Buy : The Little Book of Deep Learning


PDF Download : The Little Book of Deep Learning Free PDF



Its hard to believe, but the best 6 machine learning books are completely free:

 



- Deep Learning - https://lnkd.in/gxpnZ6Sa

- Dive into Deep Learning - d2l.ai

- Machine Learning Engineering - https://lnkd.in/eVCAYh4

- Python Data Science Handbook - https://lnkd.in/ehfZ-Tx

- Probabilistic Machine Learning - https://lnkd.in/gcSBFgk

- Machine Learning Yearning - https://lnkd.in/d3bC2d2R

Approaching (Almost) Any Machine Learning Problem (PDF Book)

 


This book is for people who have some theoretical knowledge of machine learning and deep learning and want to dive into applied machine learning. The book doesn't explain the algorithms but is more oriented towards how and what should you use to solve machine learning and deep learning problems. The book is not for you if you are looking for pure basics. The book is for you if you are looking for guidance on approaching machine learning problems. The book is best enjoyed with a cup of coffee and a laptop/workstation where you can code along.


Table of contents:

- Setting up your working environment

- Supervised vs unsupervised learning

- Cross-validation

- Evaluation metrics

- Arranging machine learning projects

- Approaching categorical variables

- Feature engineering

- Feature selection

- Hyperparameter optimization

- Approaching image classification & segmentation

- Approaching text classification/regression

- Approaching ensembling and stacking

- Approaching reproducible code & model serving


There are no sub-headings. Important terms are written in bold.

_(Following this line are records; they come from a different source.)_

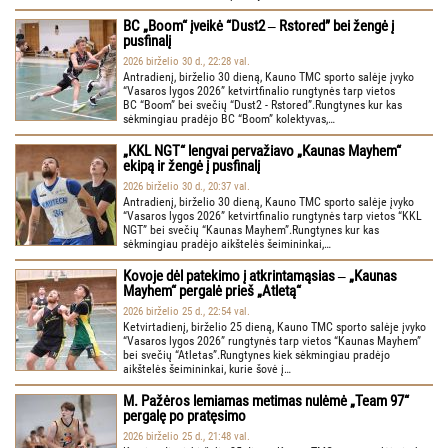
BC „Boom“ įveikė “Dust2 ‒ Rstored” bei žengė į
pusfinalį
2026 birželio 30 d., 22:28 val.
Antradienį, birželio 30 dieną, Kauno TMC sporto salėje įvyko
“Vasaros lygos 2026” ketvirtfinalio rungtynės tarp vietos
BC “Boom” bei svečių “Dust2 - Rstored”.Rungtynes kur kas
sėkmingiau pradėjo BC “Boom” kolektyvas,…
„KKL NGT“ lengvai pervažiavo „Kaunas Mayhem“
ekipą ir žengė į pusfinalį
2026 birželio 30 d., 20:37 val.
Antradienį, birželio 30 dieną, Kauno TMC sporto salėje įvyko
“Vasaros lygos 2026” ketvirtfinalio rungtynės tarp vietos “KKL
NGT” bei svečių “Kaunas Mayhem”.Rungtynes kur kas
sėkmingiau pradėjo aikštelės šeimininkai,…
Kovoje dėl patekimo į atkrintamąsias ‒ „Kaunas
Mayhem“ pergalė prieš „Atletą“
2026 birželio 25 d., 22:54 val.
Ketvirtadienį, birželio 25 dieną, Kauno TMC sporto salėje įvyko
“Vasaros lygos 2026” rungtynės tarp vietos “Kaunas Mayhem”
bei svečių “Atletas”.Rungtynes kiek sėkmingiau pradėjo
aikštelės šeimininkai, kurie šovė į…
M. Pažėros lemiamas metimas nulėmė „Team 97“
pergalę po pratęsimo
2026 birželio 25 d., 21:48 val.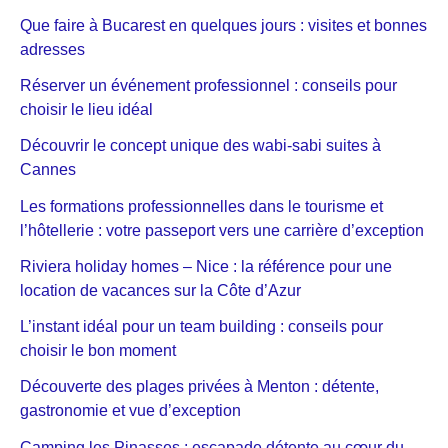
Que faire à Bucarest en quelques jours : visites et bonnes
adresses
Réserver un événement professionnel : conseils pour
choisir le lieu idéal
Découvrir le concept unique des wabi-sabi suites à
Cannes
Les formations professionnelles dans le tourisme et
l’hôtellerie : votre passeport vers une carrière d’exception
Riviera holiday homes – Nice : la référence pour une
location de vacances sur la Côte d’Azur
L’instant idéal pour un team building : conseils pour
choisir le bon moment
Découverte des plages privées à Menton : détente,
gastronomie et vue d’exception
Camping les Pinasses : escapade détente au cœur du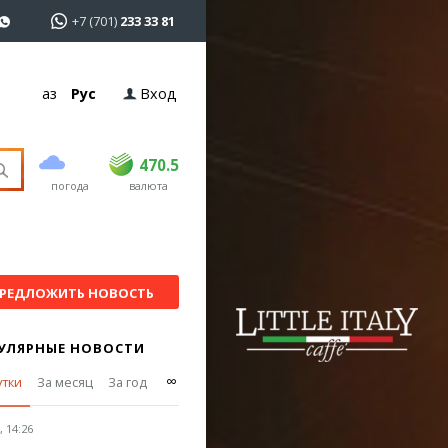
+7 (701)
233 33 81
Қаз
Рус
Вход
покупка
продажа
USD
469
470.5
470.5
погода
валюта
EUR
539
543
RUB
5.55
5.62
РЕДЛОЖИТЬ НОВОСТЬ
УЛЯРНЫЕ НОВОСТИ
∞
утки
За месяц
За год
 14:26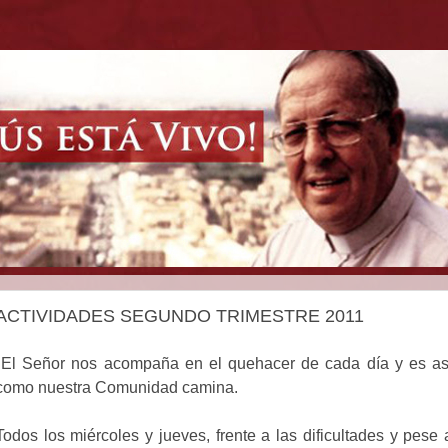
ACTIVIDADES SEGUNDO TRIMESTRE 2011
El Señor nos acompaña en el quehacer de cada día y es as
como nuestra Comunidad camina.
Todos los miércoles y jueves, frente a las dificultades y pese 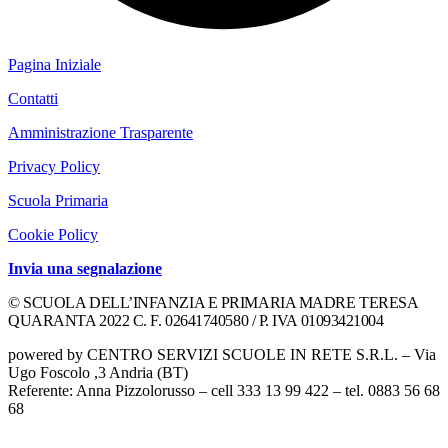
Pagina Iniziale
Contatti
Amministrazione Trasparente
Privacy Policy
Scuola Primaria
Cookie Policy
Invia una segnalazione
© SCUOLA DELL’INFANZIA E PRIMARIA MADRE TERESA
QUARANTA 2022 C. F. 02641740580 / P. IVA 01093421004
powered by CENTRO SERVIZI SCUOLE IN RETE S.R.L. – Via
Ugo Foscolo ,3 Andria (BT)
Referente: Anna Pizzolorusso – cell 333 13 99 422 – tel. 0883 56 68
68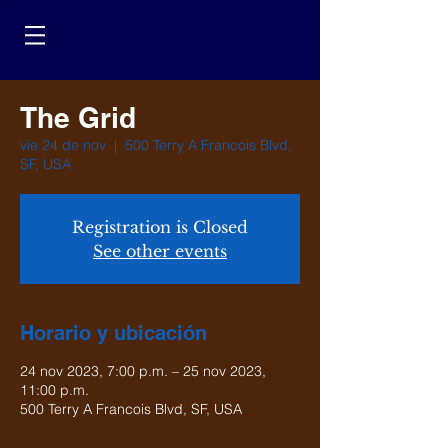
The Grid
vie 24 de nov
  |  
500 Terry A Francois Blvd,
SF, USA
Registration is Closed
See other events
Horario y ubicación
24 nov 2023, 7:00 p.m. – 25 nov 2023,
11:00 p.m.
500 Terry A Francois Blvd, SF, USA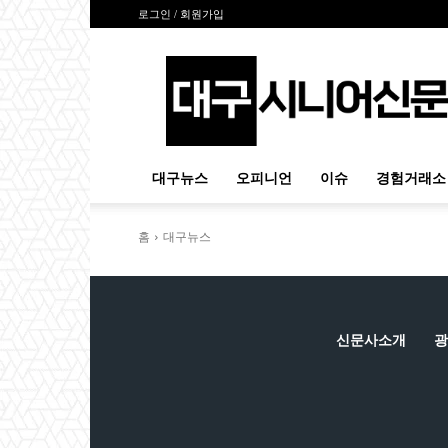
로그인 / 회원가입
대
구
시
니
어
신
대구뉴스
오피니언
이슈
경험거래소
문
홈
대구뉴스
신문사소개
광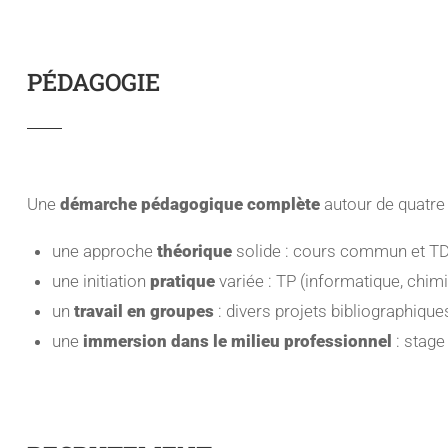
PÉDAGOGIE
Une
démarche pédagogique complète
autour de quatre 
une approche
théorique
solide : cours commun et T
une initiation
pratique
variée : TP (informatique, chimi
un
travail en groupes
: divers projets bibliographique
une
immersion dans le milieu professionnel
: stage 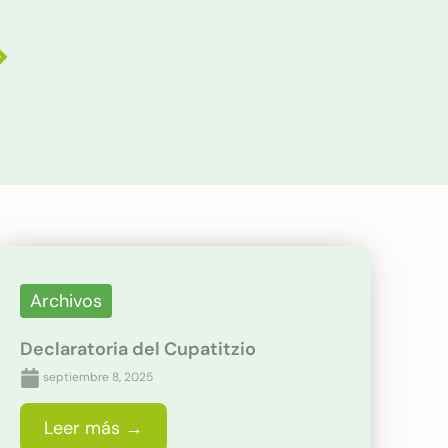
iguiente
Archivos
Declaratoria del Cupatitzio
septiembre 8, 2025
Leer más →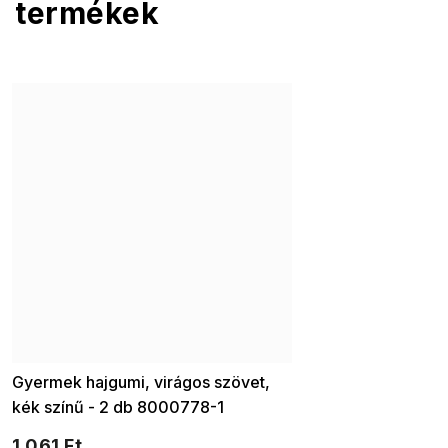
termékek
Gyermek hajgumi, virágos szövet,
kék színű - 2 db 8000778-1
1 061 Ft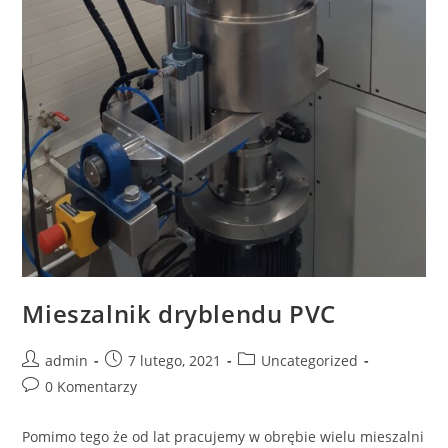
Mieszalnik dryblendu PVC
admin
7 lutego, 2021
Uncategorized
0 Komentarzy
Pomimo tego że od lat pracujemy w obrębie wielu mieszalni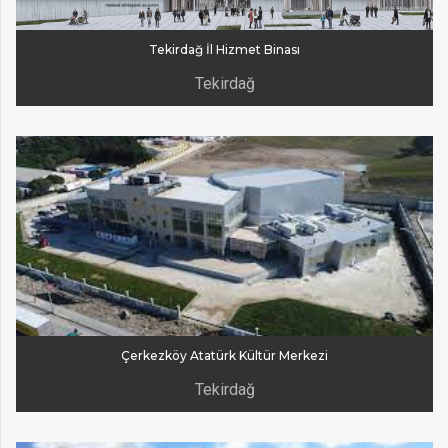
Tekirdağ İl Hizmet Binası
Tekirdağ
Çerkezköy Atatürk Kültür Merkezi
Tekirdağ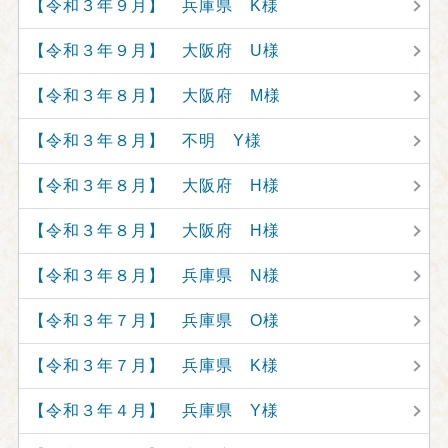
【令和３年９月】 兵庫県 K様
【令和３年９月】 大阪府 U様
【令和３年８月】 大阪府 M様
【令和３年８月】 不明 Y様
【令和３年８月】 大阪府 H様
【令和３年８月】 大阪府 H様
【令和３年８月】 兵庫県 N様
【令和３年７月】 兵庫県 O様
【令和３年７月】 兵庫県 K様
【令和３年４月】 兵庫県 Y様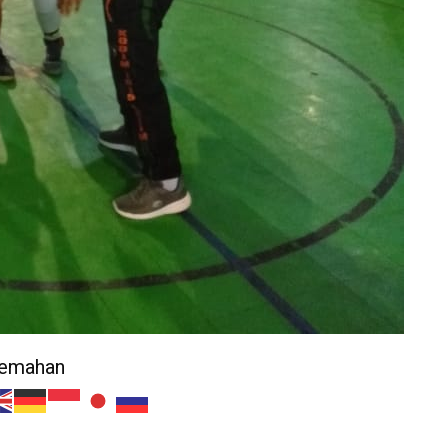
jemahan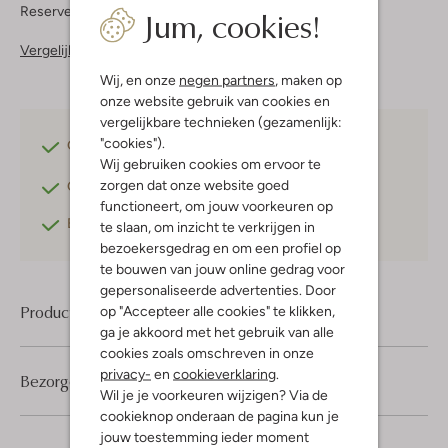
Jum, cookies!
Reserveer direct in een van onze 37 boutiques
Vergelijkbare items
Wij, en onze
negen partners
, maken op
onze website gebruik van cookies en
vergelijkbare technieken (gezamenlijk:
"cookies").
Gratis verzending
vanaf €75,-
Wij gebruiken cookies om ervoor te
zorgen dat onze website goed
Gratis retourneren
binnen 30 dagen*
functioneert, om jouw voorkeuren op
Betaal achteraf
met Klarna
te slaan, om inzicht te verkrijgen in
bezoekersgedrag en om een profiel op
te bouwen van jouw online gedrag voor
gepersonaliseerde advertenties. Door
Product informatie
op "Accepteer alle cookies" te klikken,
ga je akkoord met het gebruik van alle
cookies zoals omschreven in onze
privacy-
en
cookieverklaring
.
Bezorgen & retourneren
Wil je je voorkeuren wijzigen? Via de
cookieknop onderaan de pagina kun je
jouw toestemming ieder moment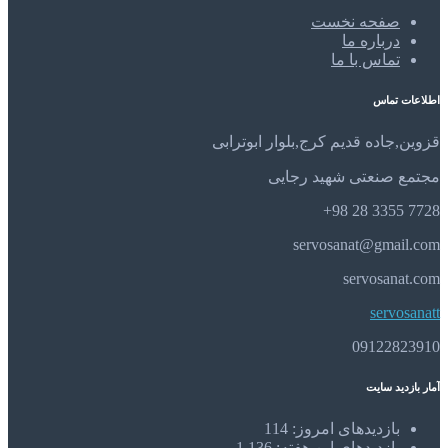
صفحه نخست
درباره ما
تماس با ما
اطلاعات تماس
قزوین,جاده قدیم کرج,بلوار ابوترابی
مجتمع صنعتی شهید رجایی
7728 3355 28 98+
servosanat@gmail.com
servosanat.com
servosanatt
09122823910
آمار بازدید سایت
بازدیدهای امروز:
114
بازدیدهای این هفته:
1,136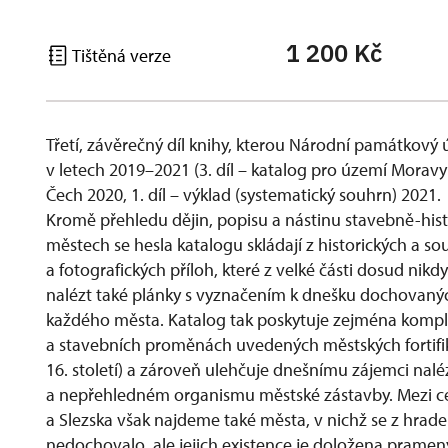
1 200 Kč
Tištěná verze
Třetí, závěrečný díl knihy, kterou Národní památkov
v letech 2019–2021 (3. díl – katalog pro území Moravy 
Čech 2020, 1. díl – výklad (systematický souhrn) 2021.
Kromě přehledu dějin, popisu a nástinu stavebně-hist
městech se hesla katalogu skládají z historických a 
a fotografických příloh, které z velké části dosud nik
nalézt také plánky s vyznačením k dnešku dochovaný
každého města. Katalog tak poskytuje zejména kompl
a stavebních proměnách uvedených městských fortifik
16. století) a zároveň ulehčuje dnešnímu zájemci naléz
a nepřehledném organismu městské zástavby. Mezi ce
a Slezska však najdeme také města, v nichž se z hrad
nedochovalo, ale jejich existence je doložena pramen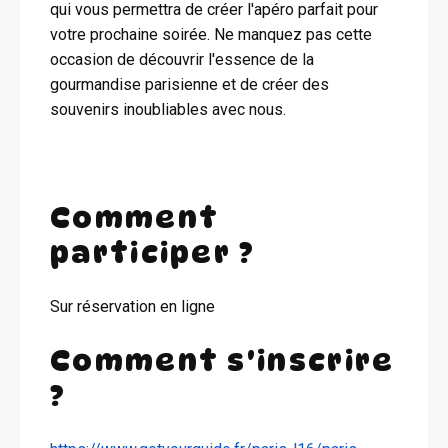
qui vous permettra de créer l'apéro parfait pour
votre prochaine soirée. Ne manquez pas cette
occasion de découvrir l'essence de la
gourmandise parisienne et de créer des
souvenirs inoubliables avec nous.
Comment
participer ?
Sur réservation en ligne
Comment s'inscrire
?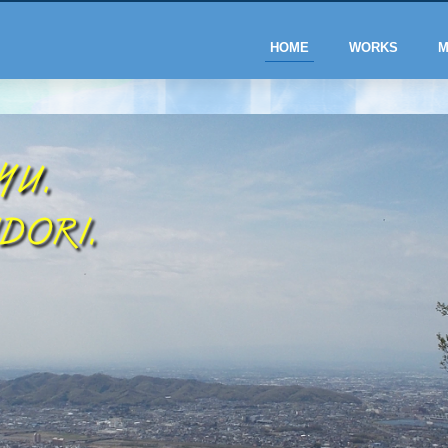
HOME
WORKS
M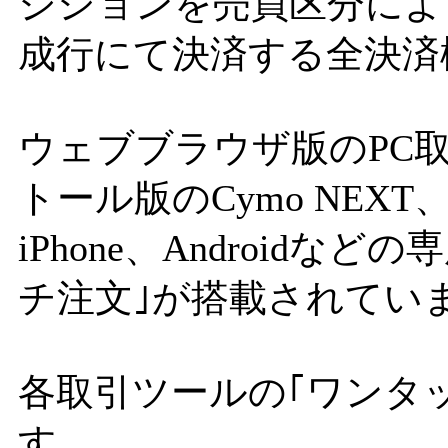
ジションを売買区分によ
成行にて決済する全決済
ウェブブラウザ版のPC
トール版のCymo NEXT、Des
iPhone、Android
チ注文｣が搭載されてい
各取引ツールの｢ワンタ
す。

I will be answering all your queries related to the book and will be making YouTube tutorials to cover what has not been discussed in the book. To ask questions/doubts, please create an issue on github repo: https://github.com/abhishekkrthakur/approachingalmost

Buy Link : Approaching (Almost) Any Machine Learning Problem 


PDF Link : Approaching (Almost) Any Machine Learning Problem



The Principles of Deep Learning Theory (Free PDF)

 

This textbook establishes a theoretical framework for understanding deep learning models of practical relevance. With an approach that borrows from theoretical physics, Roberts and Yaida provide clear and pedagogical explanations of how realistic deep neural networks actually work. To make results from the theoretical forefront accessible, the authors eschew the subject's traditional emphasis on intimidating formality without sacrificing accuracy. Straightforward and approachable, this volume balances detailed first principle derivations of novel results with insight and intuition for theorists and practitioners alike. This self contained textbook is ideal for students and researchers interested in artificial intelligence with minimal prerequisites of linear algebra, calculus. informal probability theory. it can easily fill a semester long course on deep learning theory. For the first time, the exciting practical advances in modern artificial intelligence capabilities can be matched with a set of effective principles, providing a timeless blueprint for theoretical research in deep learning. 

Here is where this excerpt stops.